Rebus' Bruder besaß ein ansehnliches Haus. Er war in die Fußstapfen des alten Herrn getreten und
Bühnenhypnotiseur geworden. Nach allem, was man so hörte, schien er recht gut darin zu sein.
Rebus hatte Michael nie gefragt, wie es funktionierte, so wie er auch nie Interesse oder Neugier
an der Show des alten Herrn gezeigt hatte. Michael schien das immer noch zu irritieren, denn ab
und zu ließ er Hinweise oder Andeutungen hinsichtlich der Authentizität seiner Bühnenschau
fallen, denen er hätte nachgehen können, wenn er gewollt hätte.
Aber John Rebus hatte genug am Hals, dem er nachgehen musste, und das schon seit fünfzehn Jahren,
seit er bei der Polizei war. Fünfzehn Jahre, und alles, was er vorzuweisen hatte, waren eine
gehörige Portion Selbstmitleid und eine kaputte Ehe, dazu eine unschuldige Tochter, die irgendwo
dazwischen hing. Es war eher abscheulich als traurig. Michael hingegen war glücklich verheiratet,
hatte zwei Kinder und ein größeres Haus, als Rebus es sich jemals würde leisten können. Er trat
als Hauptattraktion in Hotels, Clubs und sogar Theatern zwischen Newcastle und Wick auf. Manchmal
verdiente er bis zu sechshundert Pfund mit einer einzigen Show. Ungeheuerlich. Er fuhr ein teures
Auto, war gut angezogen und würde mit Sicherheit nicht am trübsten Apriltag seit Jahren bei
strömendem Regen auf einem Friedhof in Fife dumm herumstehen. Nein, dazu war Michael viel zu
clever. Oder zu blöde.
»John! Um Himmels willen, was ist los? Ich meine, ich freu mich, dich zu sehen. Aber warum hast
du denn nicht angerufen, um mich vorzuwarnen? Komm rein.«
Der Empfang war so, wie Rebus ihn erwartet hatte: peinlich berührte Überraschung, als ob es weh
täte, daran erinnert zu werden, dass man noch irgendwo Familie hatte. Und Rebus war aufgefallen,
dass von »vorwarnen« die Rede war, wo doch »Bescheid sagen« gereicht hätte. Er war Polizist. Er
bemerkte solche Dinge.
Michael Rebus hastete durch das Wohnzimmer und stellte die plärrende Stereoanlage leiser.
»Komm doch rein, John«, rief er. »Möchtest du was zu trinken? Vielleicht einen Kaffee? Oder was
Stärkeres? Was führt dich hierher?«
Rebus setzte sich hin, als wäre er im Haus eines Fremden, den Rücken gerade und mit
professioneller Miene. Er betrachtete die holzgetäfelten Wände - eine neue Errungenschaft - und
die gerahmten Fotos von seinem Neffen und seiner Nichte.

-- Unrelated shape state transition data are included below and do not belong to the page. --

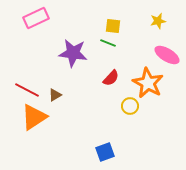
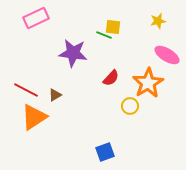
yellow square: moved 1 px down
green line: moved 4 px left, 8 px up
orange star: rotated 12 degrees clockwise
red line: moved 1 px left
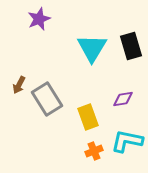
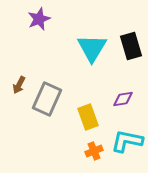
gray rectangle: rotated 56 degrees clockwise
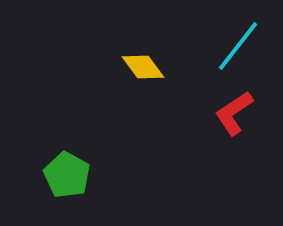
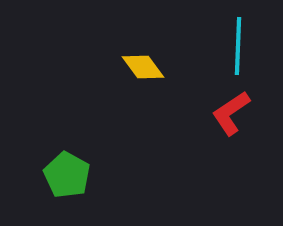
cyan line: rotated 36 degrees counterclockwise
red L-shape: moved 3 px left
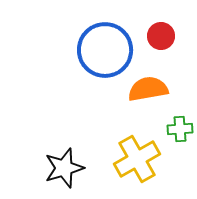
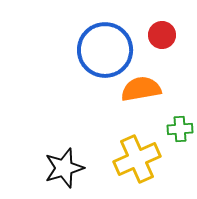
red circle: moved 1 px right, 1 px up
orange semicircle: moved 7 px left
yellow cross: rotated 6 degrees clockwise
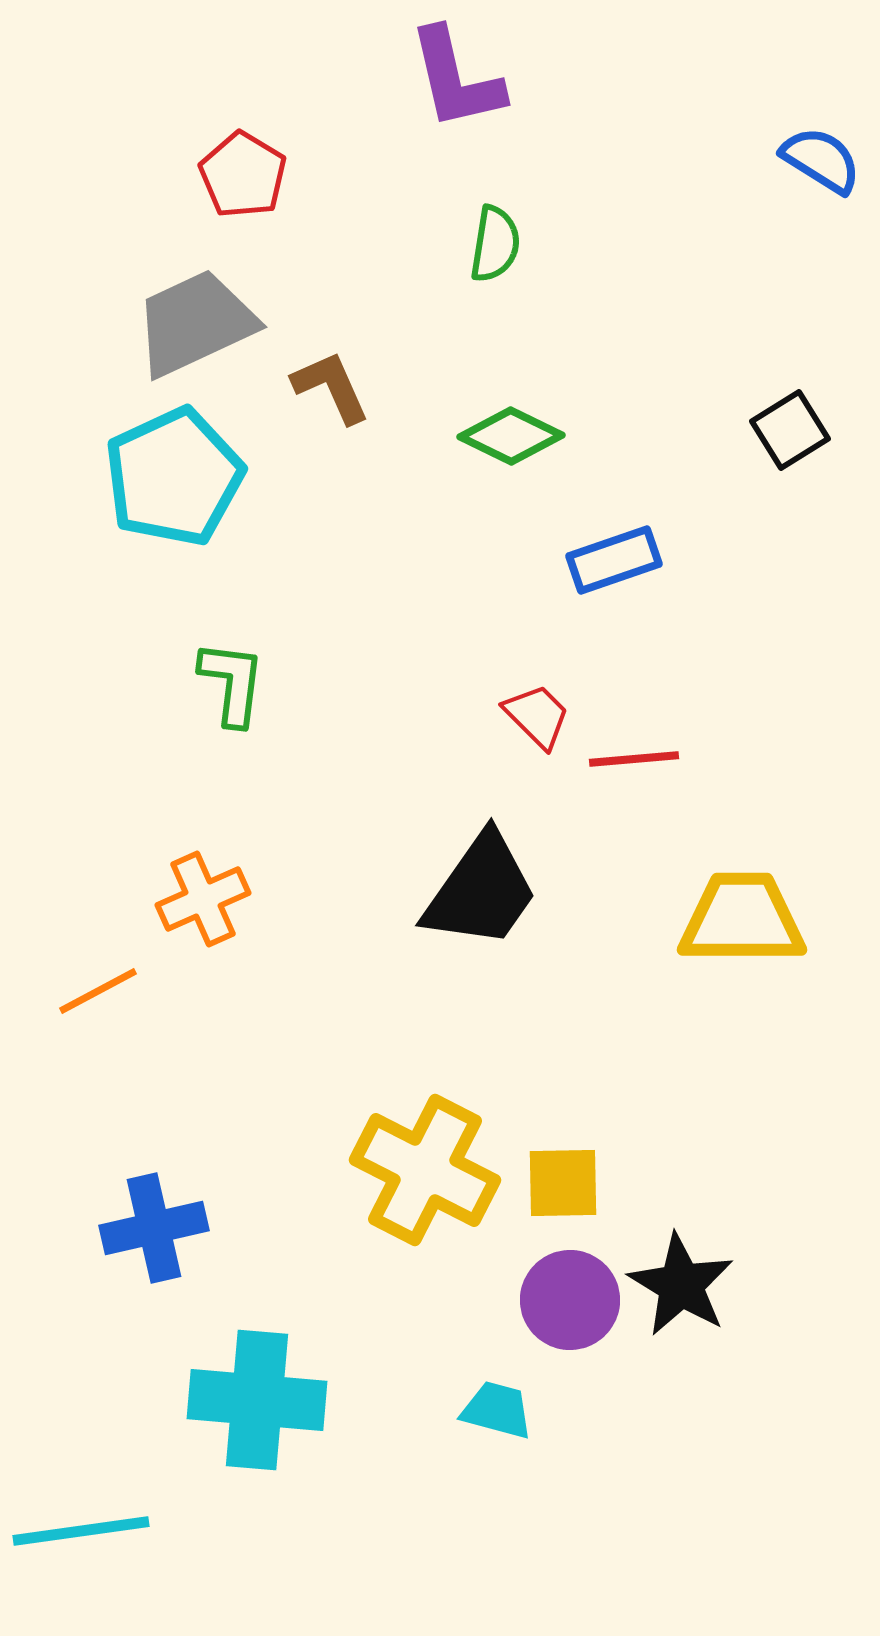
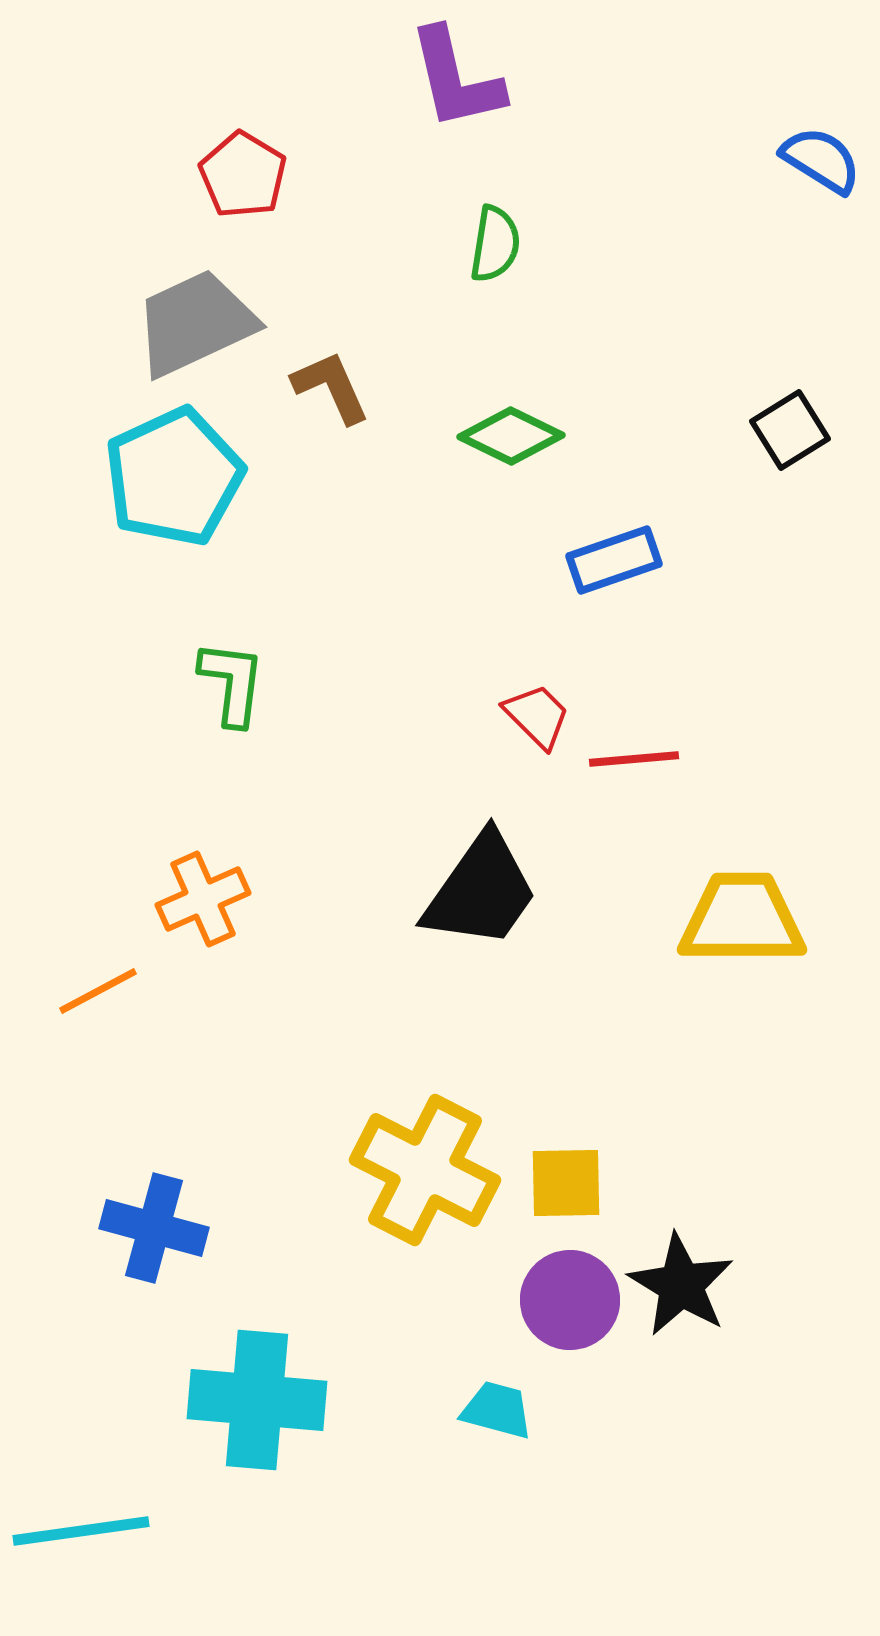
yellow square: moved 3 px right
blue cross: rotated 28 degrees clockwise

»Ich war gerade in der Gegend«, sagte er.
Michael, der sich mit den gefüllten Gläsern in der Hand vom Barschrank wegdrehte, erinnerte sich
plötzlich - oder lieferte zumindest eine überzeugende Show ab.
»Oh, John, das hab ich völlig vergessen. Warum hast du mir nichts gesagt? Find ich echt Scheiße,
dass ich Dads Todestag vergessen habe.«
»Jedenfalls gut, dass du Hypnotiseur und nicht Mickey, der Gedächtniskünstler, bist. Jetzt gib
mir endlich das Glas, oder kannst du dich nicht davon trennen?« Michael lächelte deutlich
erleichtert und gab ihm den Whisky.
»Ist das dein Auto da draußen?«, fragte Rebus, während er das Glas entgegennahm. »Ich meine den
großen BMW?« Michael nickte immer noch lächelnd.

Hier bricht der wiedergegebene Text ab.